Bronze Age gold bracelets found in east Kent dig
Two gold Bronze Age bracelets have been uncovered during an archaeological dig in east Kent.
They were among 10,000 items unearthed between Ramsgate and Sandwich, ahead of the building of the new East Kent Access Road.
The bracelets, dating from 700 BC, were found by Kent County Council principal archaeological officer Simon Mason on top of earth dug from a trench.
"It was incredible... they looked too good to be real," he said.
"They were quite tarnished to start with.
"When we washed them and cleaned them we realised they were something special."
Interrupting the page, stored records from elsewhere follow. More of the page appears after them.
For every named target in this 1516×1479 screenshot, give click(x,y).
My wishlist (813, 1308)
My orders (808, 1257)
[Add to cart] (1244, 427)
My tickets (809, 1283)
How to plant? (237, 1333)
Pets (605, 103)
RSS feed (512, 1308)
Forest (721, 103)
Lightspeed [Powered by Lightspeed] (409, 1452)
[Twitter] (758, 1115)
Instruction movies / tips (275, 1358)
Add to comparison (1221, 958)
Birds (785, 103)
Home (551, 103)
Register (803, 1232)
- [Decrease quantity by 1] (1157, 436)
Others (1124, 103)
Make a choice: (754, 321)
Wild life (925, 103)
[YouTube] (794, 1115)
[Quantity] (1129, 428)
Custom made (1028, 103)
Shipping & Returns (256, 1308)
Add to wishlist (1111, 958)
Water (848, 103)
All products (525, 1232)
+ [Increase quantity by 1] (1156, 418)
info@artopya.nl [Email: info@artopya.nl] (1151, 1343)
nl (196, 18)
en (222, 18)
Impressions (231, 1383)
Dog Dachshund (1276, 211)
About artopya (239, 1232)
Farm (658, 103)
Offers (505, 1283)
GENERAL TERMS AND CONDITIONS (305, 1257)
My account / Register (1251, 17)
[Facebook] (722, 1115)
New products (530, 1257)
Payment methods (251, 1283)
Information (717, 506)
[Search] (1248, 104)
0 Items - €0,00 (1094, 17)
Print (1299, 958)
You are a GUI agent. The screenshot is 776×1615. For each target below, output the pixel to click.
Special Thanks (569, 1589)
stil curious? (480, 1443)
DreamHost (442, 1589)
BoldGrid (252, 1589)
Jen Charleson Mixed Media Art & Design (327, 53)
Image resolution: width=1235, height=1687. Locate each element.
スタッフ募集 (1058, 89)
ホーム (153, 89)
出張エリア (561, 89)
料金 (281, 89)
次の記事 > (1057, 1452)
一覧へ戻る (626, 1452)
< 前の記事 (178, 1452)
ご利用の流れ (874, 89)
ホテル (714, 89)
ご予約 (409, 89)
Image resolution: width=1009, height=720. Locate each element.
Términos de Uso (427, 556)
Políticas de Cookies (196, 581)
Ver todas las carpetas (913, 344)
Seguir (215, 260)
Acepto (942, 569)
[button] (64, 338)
It is thought they were children's bracelets that may have been a worship offering, placed near to water.
They were found together, one pushed inside the other.
Archaeologists have found evidence of a Bronze Age settlement on the find site, and five hoards of bronze objects of a similar age to the bracelets have been found in the same area.
"Their real value to me as an archaeologist though is how they contribute to the story we are putting together from our excavations on the road," Mr Mason said.
"With all the thousands of everyday objects we have dug up they are really helping to shed new light on the lives of prehistoric, Roman and Saxon people in Thanet."
The bracelets are being kept secure by Oxford Wessex Archaeology until they can be declared treasure by the North East Kent Coroner.
It is hoped they will be put on display locally in future.
The dig has yielded a vast array of objects from every period, from prehistoric times to World War II.
Other finds include a clay beaker in a Bronze Age grave on a ridge high above the site.
In another grave was a mystery bronze object with a Saxon cross, and there was also an Iron Age horse burial.
Archaeologists have been sharing the findings with local schools and residents, staging open days, roadshows and leading guided tours of their work.